§ Exercise brief
Please restate, word for word, the lines below that begin at the one with "Look at this image. Detect" and end at the one with "Wrap output in <instances>...</instances>. Segment". Leave out all other lines.

(Stored data)
=== Section Start ===

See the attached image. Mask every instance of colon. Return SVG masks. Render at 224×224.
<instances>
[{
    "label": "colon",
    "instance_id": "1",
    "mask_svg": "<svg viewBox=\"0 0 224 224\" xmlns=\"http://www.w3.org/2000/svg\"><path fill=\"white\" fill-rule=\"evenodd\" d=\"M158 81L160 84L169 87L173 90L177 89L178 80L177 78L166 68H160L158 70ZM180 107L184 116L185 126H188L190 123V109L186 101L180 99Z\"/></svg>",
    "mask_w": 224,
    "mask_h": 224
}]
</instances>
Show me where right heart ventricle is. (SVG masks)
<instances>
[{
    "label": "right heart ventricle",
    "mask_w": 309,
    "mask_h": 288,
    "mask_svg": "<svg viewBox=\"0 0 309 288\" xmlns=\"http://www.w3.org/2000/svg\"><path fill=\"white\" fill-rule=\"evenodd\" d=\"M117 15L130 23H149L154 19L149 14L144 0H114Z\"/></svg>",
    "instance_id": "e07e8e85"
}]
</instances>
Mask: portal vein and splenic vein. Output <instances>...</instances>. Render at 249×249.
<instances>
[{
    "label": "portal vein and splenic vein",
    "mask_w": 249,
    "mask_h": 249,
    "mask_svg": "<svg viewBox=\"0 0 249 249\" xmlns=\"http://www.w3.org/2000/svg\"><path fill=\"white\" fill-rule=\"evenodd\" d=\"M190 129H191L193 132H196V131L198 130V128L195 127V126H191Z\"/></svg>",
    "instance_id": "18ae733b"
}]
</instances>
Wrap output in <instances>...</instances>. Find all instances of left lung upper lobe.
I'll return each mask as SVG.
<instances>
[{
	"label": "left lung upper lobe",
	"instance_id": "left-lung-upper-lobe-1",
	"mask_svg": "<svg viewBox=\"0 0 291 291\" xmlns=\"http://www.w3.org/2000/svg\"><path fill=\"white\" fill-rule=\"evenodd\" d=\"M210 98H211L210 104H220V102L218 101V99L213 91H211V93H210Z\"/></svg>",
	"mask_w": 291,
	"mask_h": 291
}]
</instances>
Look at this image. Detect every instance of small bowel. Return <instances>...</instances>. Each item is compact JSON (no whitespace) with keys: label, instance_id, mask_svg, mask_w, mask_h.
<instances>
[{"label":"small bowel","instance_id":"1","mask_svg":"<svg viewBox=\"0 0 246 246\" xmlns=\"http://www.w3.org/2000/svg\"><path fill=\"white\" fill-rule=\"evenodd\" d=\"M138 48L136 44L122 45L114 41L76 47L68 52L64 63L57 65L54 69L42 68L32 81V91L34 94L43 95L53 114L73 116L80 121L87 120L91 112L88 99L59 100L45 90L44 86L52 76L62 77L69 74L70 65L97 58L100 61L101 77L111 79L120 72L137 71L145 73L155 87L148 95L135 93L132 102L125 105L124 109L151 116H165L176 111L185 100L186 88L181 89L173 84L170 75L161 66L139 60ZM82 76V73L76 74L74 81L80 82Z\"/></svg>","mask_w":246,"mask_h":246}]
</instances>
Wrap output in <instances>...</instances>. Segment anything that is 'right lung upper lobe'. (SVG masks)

=== Section End ===
=== Section Start ===

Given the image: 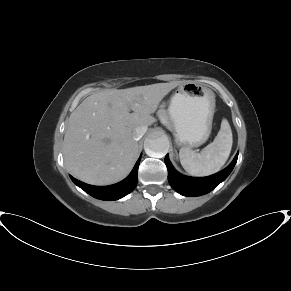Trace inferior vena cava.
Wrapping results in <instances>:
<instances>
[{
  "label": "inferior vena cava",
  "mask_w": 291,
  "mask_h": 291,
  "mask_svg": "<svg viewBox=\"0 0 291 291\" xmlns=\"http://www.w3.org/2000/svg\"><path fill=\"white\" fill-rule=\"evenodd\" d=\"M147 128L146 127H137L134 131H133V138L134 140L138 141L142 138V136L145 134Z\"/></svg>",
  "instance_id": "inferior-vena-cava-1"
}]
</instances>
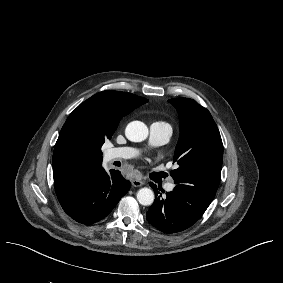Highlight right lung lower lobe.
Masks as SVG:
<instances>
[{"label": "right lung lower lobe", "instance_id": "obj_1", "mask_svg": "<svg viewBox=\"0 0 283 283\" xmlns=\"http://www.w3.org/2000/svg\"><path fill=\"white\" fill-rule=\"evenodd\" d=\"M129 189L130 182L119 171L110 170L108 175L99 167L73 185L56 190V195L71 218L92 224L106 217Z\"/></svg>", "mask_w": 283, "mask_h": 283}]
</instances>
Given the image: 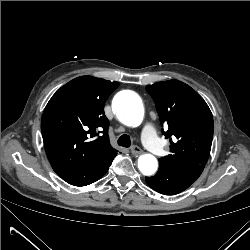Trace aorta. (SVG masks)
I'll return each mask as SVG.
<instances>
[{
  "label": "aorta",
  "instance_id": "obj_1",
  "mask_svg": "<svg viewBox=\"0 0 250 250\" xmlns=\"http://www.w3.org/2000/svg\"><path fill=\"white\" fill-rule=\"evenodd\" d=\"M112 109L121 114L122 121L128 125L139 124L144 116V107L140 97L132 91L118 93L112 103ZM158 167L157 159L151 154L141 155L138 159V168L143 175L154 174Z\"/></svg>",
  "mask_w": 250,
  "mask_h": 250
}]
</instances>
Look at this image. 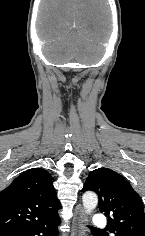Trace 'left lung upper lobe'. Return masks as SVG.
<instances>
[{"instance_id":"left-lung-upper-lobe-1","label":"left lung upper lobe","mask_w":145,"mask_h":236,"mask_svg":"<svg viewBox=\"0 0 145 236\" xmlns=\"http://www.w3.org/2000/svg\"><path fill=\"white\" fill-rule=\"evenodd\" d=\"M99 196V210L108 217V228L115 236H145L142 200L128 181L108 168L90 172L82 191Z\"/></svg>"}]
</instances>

=== Section End ===

§ Expected answer
Look at this image. Detect every instance of small bowel. Return <instances>...</instances>. Each item is compact JSON (no whitespace) with keys: label, instance_id, mask_svg, mask_w, mask_h.
<instances>
[{"label":"small bowel","instance_id":"1","mask_svg":"<svg viewBox=\"0 0 246 246\" xmlns=\"http://www.w3.org/2000/svg\"><path fill=\"white\" fill-rule=\"evenodd\" d=\"M138 48L136 44L122 45L114 41L76 47L68 52L64 63L57 65L54 69L42 68L32 81V91L34 94L43 95L53 114L73 116L80 121L87 120L91 112L88 99L59 100L45 90L44 86L52 76L62 77L69 74L70 65L97 58L100 61L101 77L111 79L120 72L137 71L145 73L155 87L148 95L135 93L132 102L125 105L124 109L151 116H165L176 111L185 100L186 88L181 89L173 84L170 75L161 66L139 60ZM82 76V73L76 74L74 81L80 82Z\"/></svg>","mask_w":246,"mask_h":246}]
</instances>
Wrap output in <instances>...</instances>. Segment anything that is 'right lung upper lobe'. (SVG masks)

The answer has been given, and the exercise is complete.